Aux Etats-Unis and in England, ce n'est pas tombé dans les oreilles des sourds. J'en connais des tonnes qui ne s'en sont pas vantés mais qui ont répété la monstruosité sans jamais se lasser dans leurs deux-pièces-cuisine, quand ce n'est pas dans le secret de studios capitonnés.
AUTRES VOIES
Mais le destin des Animals qui ne sont plus que le groupe d'accompagnement d'Eric Burdon, va brusquement s'infléchir. En tournée aux States, Burdon va troquer sa colère prolétarienne pour les voluptés du flower power. Ne craignez rien, avec Burdon les plantes sont vite devenues carnivores et vénéneuses. Dans les nuits de San Francisco, notre Anglais va se perdre quelque peu. Se livrera à tant d'expériences psychédéliques qu'il est difficile de le suivre. Va même durant deux ans prendre la tête d'un groupe de noirs se prénommant War. Comme quoi le summer of love peut se cuisiner de multiples façons ! Tout en accouchant d'étranges galettes subtilement empoisonnées. Ressemblent un peu aux cauchemars qui se déroulaient, et qu'il n'a jamais eu le temps d'exorciser en les jetant sur vinyl, dans le cerveau embrumé de Jim Morrison...
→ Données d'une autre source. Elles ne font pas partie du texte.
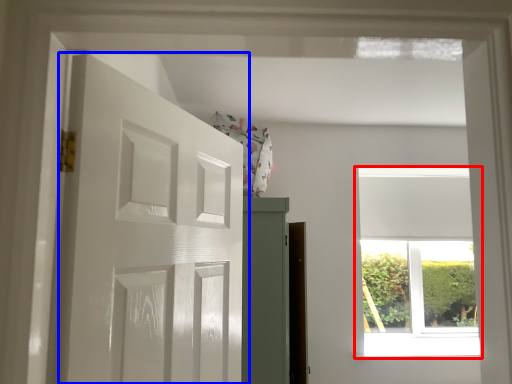 Question: Which object appears closest to the camera in this image, window (highlighted by a red box) or door (highlighted by a blue box)?

Choices:
 (A) window
 (B) door

Answer: (B) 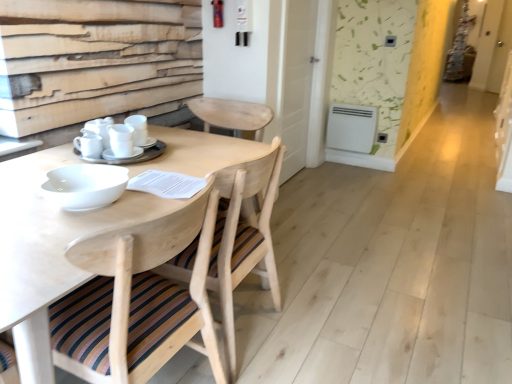 At what (x,y) coordinates should I click in order to perform the action: click on vacant location behind white matte cups at center, placed as the 1th tableware when sorted from right to left. Please return your answer as a coordinate pair (x, y). Looking at the image, I should click on (167, 136). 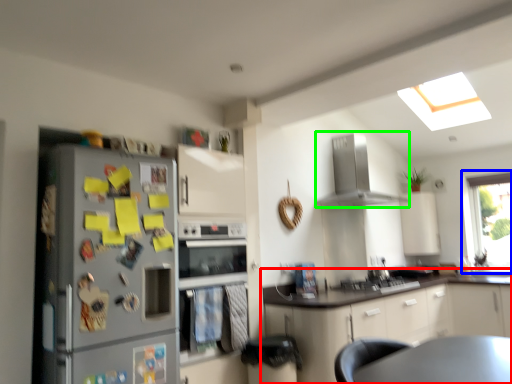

Nous sommes loin des Animals qui se reformeront avec Eric encore deux fois par la suite. En 1976, un coup je vous le refais comme avant à l'identique, le nostalgique Before We Were So Rudely Interupted, et en 1983, un coup je vous laisse en héritage un disque qui ne ressemble en rien aux ex-Animals. Ni à tout autre groupe d'ailleurs ! Un chef-d'oeuvre intitulé Ark Seul le Nantucket Sleighridge de Mountain peut prétendre rivaliser avec cette boursoufflure rock'n'rollienne. Le groupe tourne toujours dans les pubs en Angleterre, mais sans Burdon, autant dire sans les Animals. Boursouffler
L'on a cru un moment Burdon perdu corps et bien. Est réapparu en pleine forme. Le premier à être interviewé sur Arte dès qu'il est question du rock des années 60 et 70. Parle comme un livre. Un vieux sage, aux cheveux blancs. Vous invite sur son site ( tapez Eric Burdon avant d'entrer ) vous y retrouverez plus de cinq cents vidéos qui courent sur cinquante ans de concerts. Si je fais répondre au téléphone que je ne suis pas là, c'est que je suis en train de les visionner.
Eric Burdon, un pilier du rock anglais. Un aventurier du blues. A osé aller là où les grands bluesmen n'ont jamais promené leurs guitares. Plus noir que lui, plus blues que lui, tu meurs. Et lui se porte comme un charme. Vaudou. Un Jimmy Hendrix qui a survécu à tout. Même à lui-même.
Damie Chad.
URGENT, CA PRESSE !
ELEGY. N° 70.
JUIN-JUILLET 2011.
C'est le dernier numéro en kiosque. Il fut un temps, c'était à la fin des années 90, où je le recevais en service de presse. Il n'était pas alors distribué dans les points de vente habituel. Z'ont arrêté de me l'envoyer quand ils ont fait le grand saut dans l'inconnu. S'en sont bien tirés, sont passés à la quadri et ont abandonné une certaine tendance idéologique un peu droitière. C'était le début de la musique industrielle, qui se développait alors beaucoup en Allemagne et dans les pays nordiques. C'était le trip marteau de Thor et runes sacrées. Musique de rupture qui tentait de se démarquer de l'imagerie rock traditionnelle. A l'opposé du mythe des outlaws en rupture de ban l'on braquait le projecteur sur une musique aussi froide et angoissante que les dérives totalitaires de nos modernes sociétés européennes.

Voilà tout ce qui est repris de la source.